**Activity**
Extract all lines in the data that contain the word "falaise".

**Supplied records**

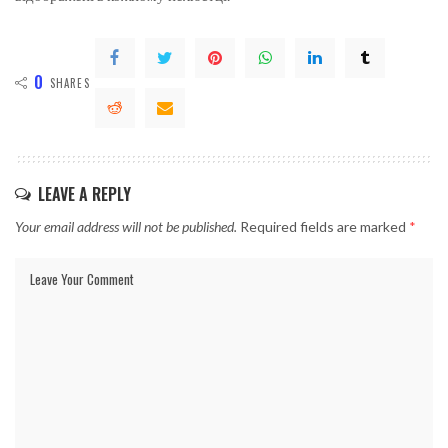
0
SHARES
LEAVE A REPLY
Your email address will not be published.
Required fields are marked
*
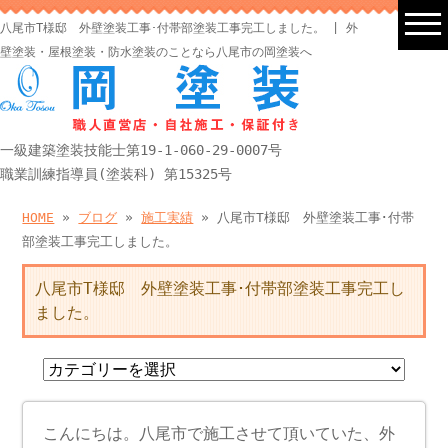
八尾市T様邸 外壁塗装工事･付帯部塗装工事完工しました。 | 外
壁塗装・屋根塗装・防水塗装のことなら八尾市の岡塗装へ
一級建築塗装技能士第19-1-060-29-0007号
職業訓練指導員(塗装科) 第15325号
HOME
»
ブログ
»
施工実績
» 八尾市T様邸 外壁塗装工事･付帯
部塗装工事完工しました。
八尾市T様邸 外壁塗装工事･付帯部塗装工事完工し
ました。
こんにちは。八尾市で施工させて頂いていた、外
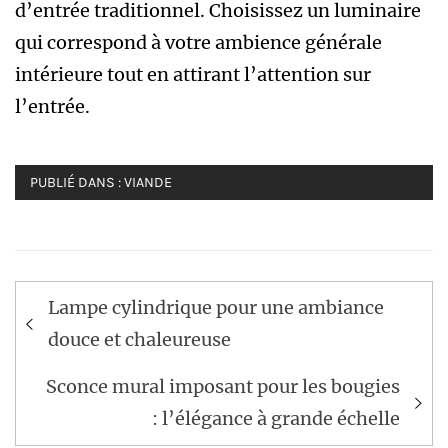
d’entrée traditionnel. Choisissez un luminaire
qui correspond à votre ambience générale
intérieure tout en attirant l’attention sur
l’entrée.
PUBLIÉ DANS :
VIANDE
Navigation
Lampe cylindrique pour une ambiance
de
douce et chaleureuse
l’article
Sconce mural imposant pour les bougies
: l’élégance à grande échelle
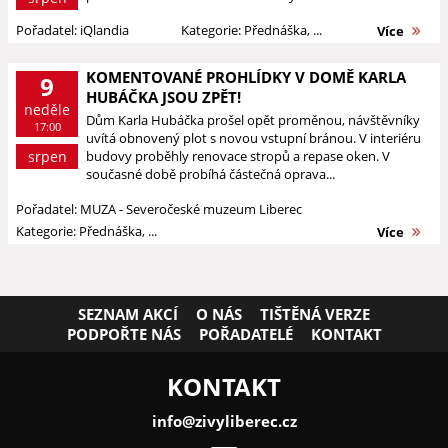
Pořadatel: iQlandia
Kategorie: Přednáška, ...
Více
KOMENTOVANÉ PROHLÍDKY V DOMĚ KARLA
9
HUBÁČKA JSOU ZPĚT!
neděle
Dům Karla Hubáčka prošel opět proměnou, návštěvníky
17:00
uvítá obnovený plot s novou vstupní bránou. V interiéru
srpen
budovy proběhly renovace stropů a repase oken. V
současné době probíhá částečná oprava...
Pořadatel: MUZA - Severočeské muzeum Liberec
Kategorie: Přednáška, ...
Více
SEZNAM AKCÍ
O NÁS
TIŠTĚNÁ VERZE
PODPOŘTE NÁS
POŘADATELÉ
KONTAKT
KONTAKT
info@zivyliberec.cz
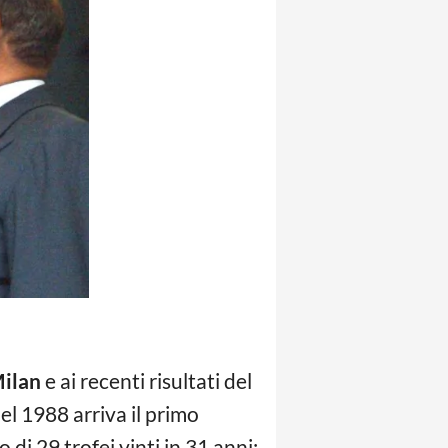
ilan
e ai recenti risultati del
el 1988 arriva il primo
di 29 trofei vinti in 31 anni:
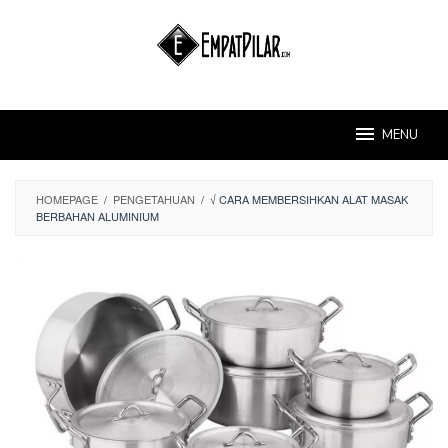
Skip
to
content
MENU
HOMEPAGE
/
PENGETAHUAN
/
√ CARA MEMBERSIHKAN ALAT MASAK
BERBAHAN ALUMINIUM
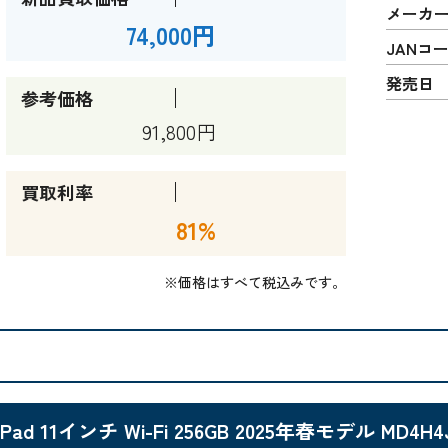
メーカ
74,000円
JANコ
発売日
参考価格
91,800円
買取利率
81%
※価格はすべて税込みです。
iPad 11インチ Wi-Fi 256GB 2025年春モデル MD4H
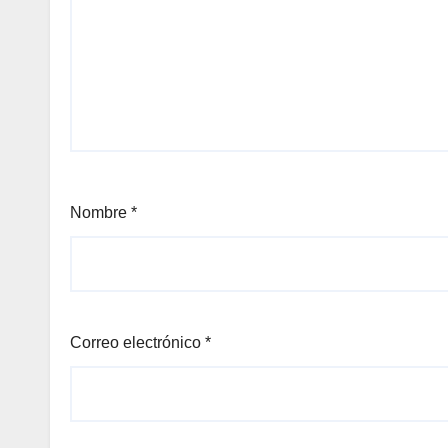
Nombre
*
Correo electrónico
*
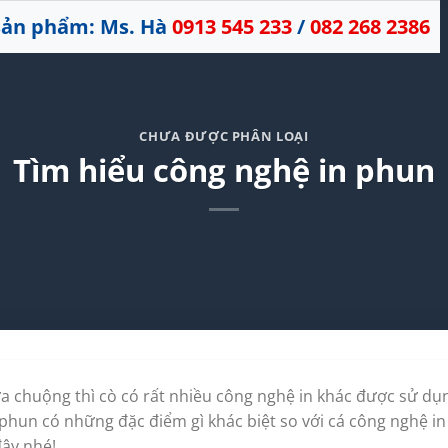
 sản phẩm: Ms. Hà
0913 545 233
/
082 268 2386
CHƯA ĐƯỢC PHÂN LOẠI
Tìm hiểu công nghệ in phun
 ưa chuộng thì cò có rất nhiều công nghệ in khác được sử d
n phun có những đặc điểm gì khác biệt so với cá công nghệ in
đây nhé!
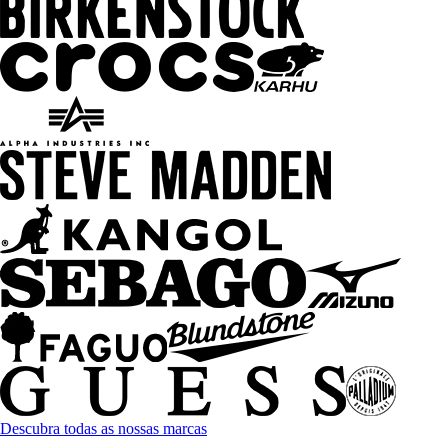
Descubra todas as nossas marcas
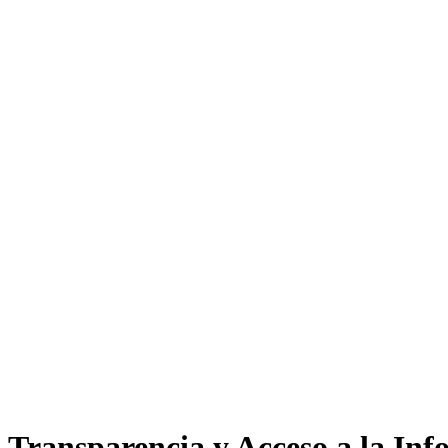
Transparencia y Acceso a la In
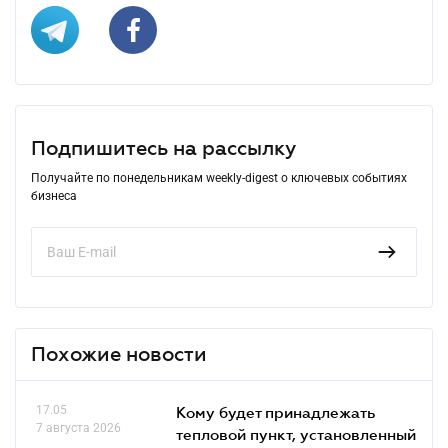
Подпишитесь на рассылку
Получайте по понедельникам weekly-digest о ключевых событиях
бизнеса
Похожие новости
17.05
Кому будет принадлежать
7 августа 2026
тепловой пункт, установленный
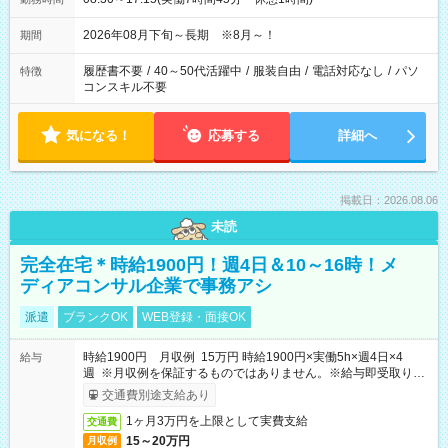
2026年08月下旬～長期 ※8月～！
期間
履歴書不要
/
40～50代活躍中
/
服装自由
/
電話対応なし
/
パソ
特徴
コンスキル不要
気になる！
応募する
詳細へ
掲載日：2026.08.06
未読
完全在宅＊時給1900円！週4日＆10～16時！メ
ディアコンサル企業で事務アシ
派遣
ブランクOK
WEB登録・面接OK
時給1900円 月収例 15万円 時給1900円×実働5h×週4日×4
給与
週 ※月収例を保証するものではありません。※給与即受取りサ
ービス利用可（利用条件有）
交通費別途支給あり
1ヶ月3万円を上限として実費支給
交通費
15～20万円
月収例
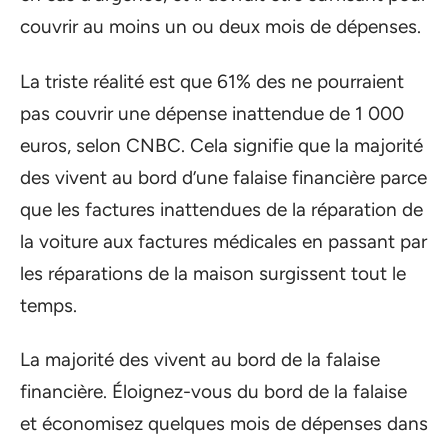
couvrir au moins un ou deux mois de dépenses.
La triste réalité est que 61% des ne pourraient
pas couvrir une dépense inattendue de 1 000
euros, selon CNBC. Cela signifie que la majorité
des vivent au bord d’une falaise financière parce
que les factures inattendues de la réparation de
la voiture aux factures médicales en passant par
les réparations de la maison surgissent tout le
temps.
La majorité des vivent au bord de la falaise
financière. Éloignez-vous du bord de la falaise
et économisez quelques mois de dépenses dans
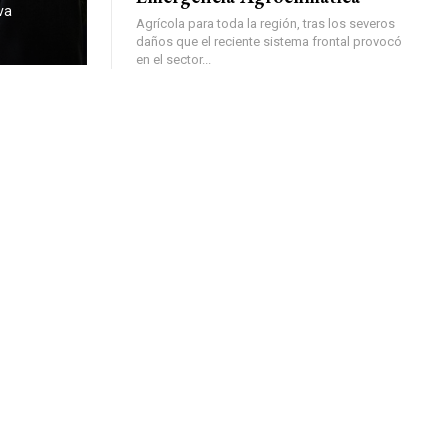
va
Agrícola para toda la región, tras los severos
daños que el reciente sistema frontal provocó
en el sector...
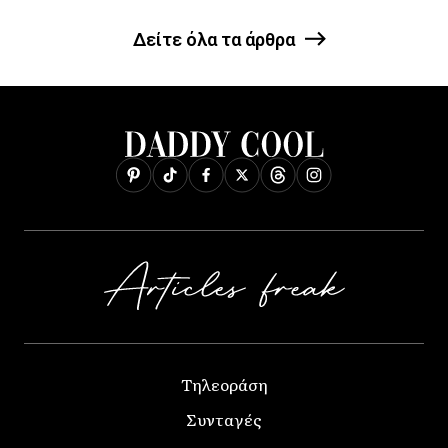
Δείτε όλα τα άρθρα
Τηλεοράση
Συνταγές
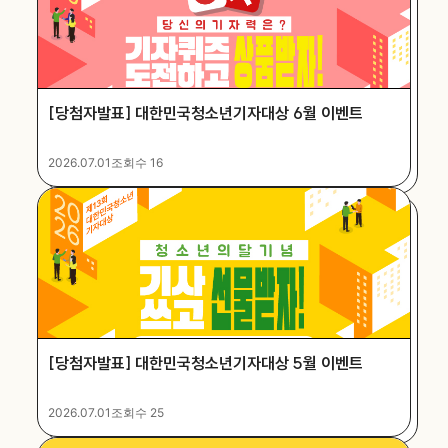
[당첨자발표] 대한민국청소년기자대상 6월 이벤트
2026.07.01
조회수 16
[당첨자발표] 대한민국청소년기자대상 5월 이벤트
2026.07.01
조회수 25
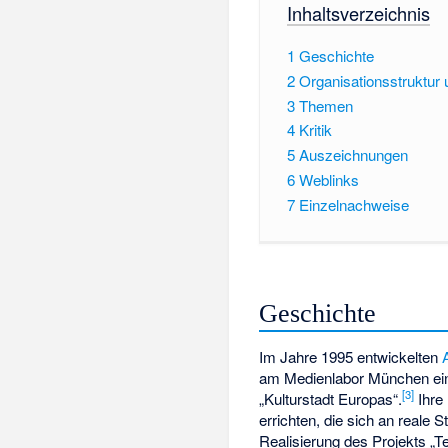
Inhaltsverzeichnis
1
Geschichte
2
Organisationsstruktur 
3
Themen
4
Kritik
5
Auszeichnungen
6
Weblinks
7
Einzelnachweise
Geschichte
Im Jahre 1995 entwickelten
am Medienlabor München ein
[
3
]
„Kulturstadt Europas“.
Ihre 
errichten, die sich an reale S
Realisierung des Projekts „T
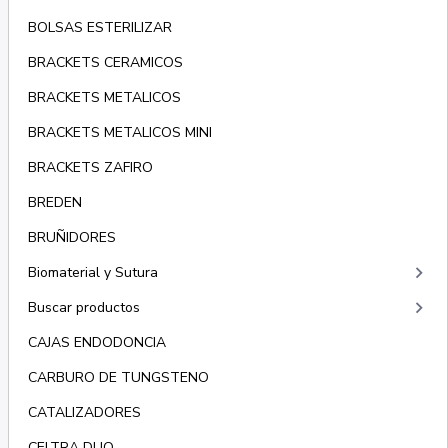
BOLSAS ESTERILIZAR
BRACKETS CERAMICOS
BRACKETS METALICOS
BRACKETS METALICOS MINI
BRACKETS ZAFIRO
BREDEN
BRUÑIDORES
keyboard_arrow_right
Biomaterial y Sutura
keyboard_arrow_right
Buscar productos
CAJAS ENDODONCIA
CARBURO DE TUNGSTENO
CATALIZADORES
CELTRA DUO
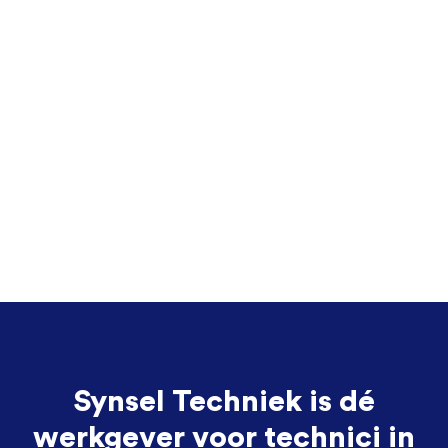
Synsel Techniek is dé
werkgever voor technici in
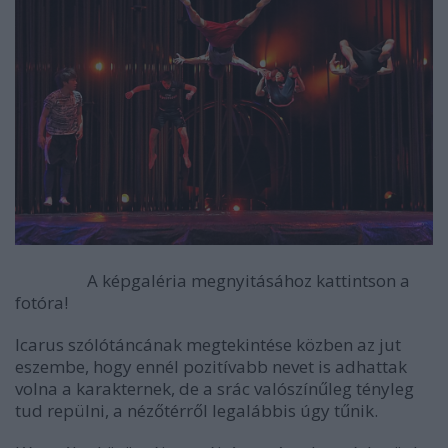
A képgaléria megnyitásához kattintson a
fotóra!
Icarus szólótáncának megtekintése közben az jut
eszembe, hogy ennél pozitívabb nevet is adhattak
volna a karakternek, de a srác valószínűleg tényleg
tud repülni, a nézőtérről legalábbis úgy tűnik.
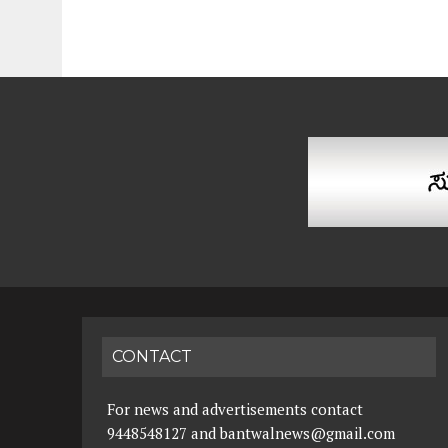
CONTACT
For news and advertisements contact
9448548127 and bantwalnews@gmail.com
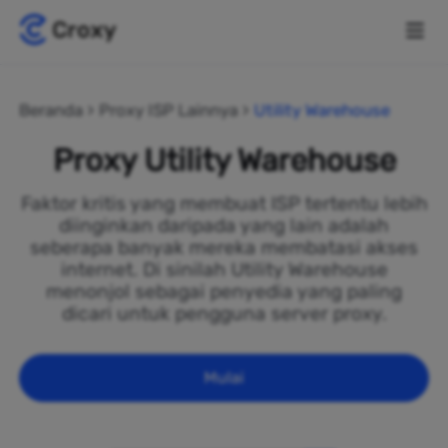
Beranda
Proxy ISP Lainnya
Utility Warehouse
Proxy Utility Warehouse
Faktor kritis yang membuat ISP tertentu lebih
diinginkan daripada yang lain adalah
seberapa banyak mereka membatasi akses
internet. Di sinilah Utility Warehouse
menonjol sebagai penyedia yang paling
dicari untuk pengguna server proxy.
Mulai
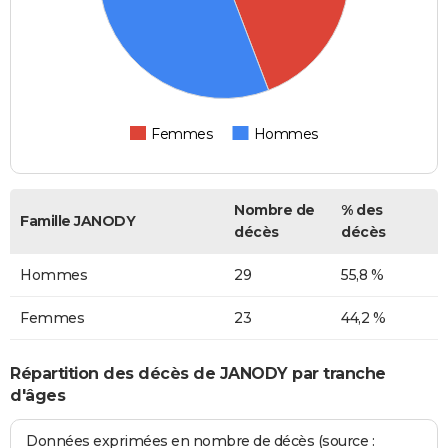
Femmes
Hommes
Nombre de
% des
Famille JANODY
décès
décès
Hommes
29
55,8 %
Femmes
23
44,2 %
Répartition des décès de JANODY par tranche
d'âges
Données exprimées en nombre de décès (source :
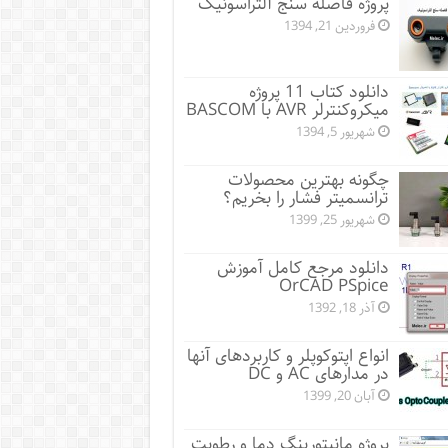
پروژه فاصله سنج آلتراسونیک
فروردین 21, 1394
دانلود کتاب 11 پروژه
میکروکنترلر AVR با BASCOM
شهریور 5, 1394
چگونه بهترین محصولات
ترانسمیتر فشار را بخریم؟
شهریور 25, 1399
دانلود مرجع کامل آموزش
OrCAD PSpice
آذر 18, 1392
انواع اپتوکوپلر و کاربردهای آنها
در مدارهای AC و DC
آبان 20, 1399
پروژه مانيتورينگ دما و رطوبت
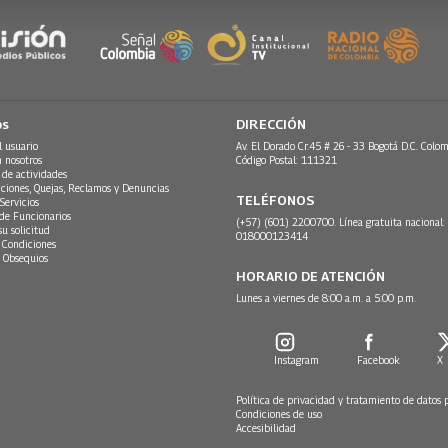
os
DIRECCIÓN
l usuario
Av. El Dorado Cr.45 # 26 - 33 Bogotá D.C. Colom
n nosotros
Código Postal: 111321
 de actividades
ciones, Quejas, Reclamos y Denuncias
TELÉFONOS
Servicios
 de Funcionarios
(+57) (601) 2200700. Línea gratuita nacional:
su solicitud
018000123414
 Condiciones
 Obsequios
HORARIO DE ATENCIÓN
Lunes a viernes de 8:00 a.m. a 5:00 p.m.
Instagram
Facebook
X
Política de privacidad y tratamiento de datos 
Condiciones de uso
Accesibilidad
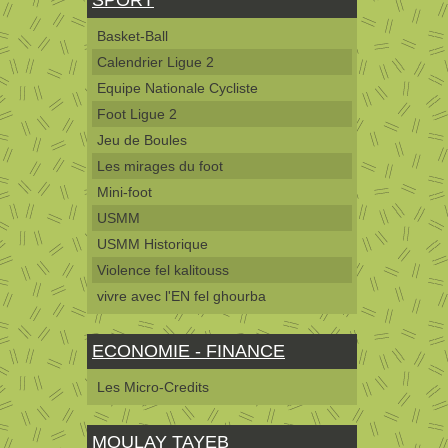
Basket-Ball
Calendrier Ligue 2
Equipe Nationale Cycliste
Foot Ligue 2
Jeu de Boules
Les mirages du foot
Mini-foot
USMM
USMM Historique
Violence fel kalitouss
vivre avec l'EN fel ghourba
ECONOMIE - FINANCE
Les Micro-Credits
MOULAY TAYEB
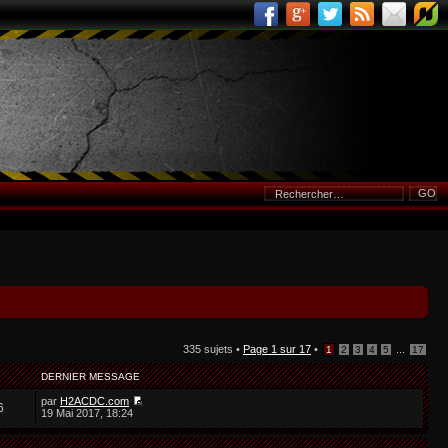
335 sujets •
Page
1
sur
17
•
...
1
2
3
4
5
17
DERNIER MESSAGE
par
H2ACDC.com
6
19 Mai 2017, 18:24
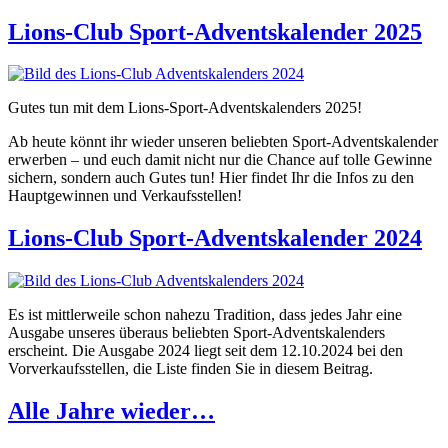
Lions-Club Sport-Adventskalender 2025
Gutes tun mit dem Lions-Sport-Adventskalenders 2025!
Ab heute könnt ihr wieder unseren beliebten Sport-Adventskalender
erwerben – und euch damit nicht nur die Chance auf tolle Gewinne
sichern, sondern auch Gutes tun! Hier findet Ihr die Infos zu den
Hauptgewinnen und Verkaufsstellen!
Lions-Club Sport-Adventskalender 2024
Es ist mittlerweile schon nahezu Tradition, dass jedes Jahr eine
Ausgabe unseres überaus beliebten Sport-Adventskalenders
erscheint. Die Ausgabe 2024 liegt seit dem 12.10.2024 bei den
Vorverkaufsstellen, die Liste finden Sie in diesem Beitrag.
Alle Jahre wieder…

**Exercise result**
des vivent au bord d’une falaise financière parce
La majorité des vivent au bord de la falaise
financière. Éloignez-vous du bord de la falaise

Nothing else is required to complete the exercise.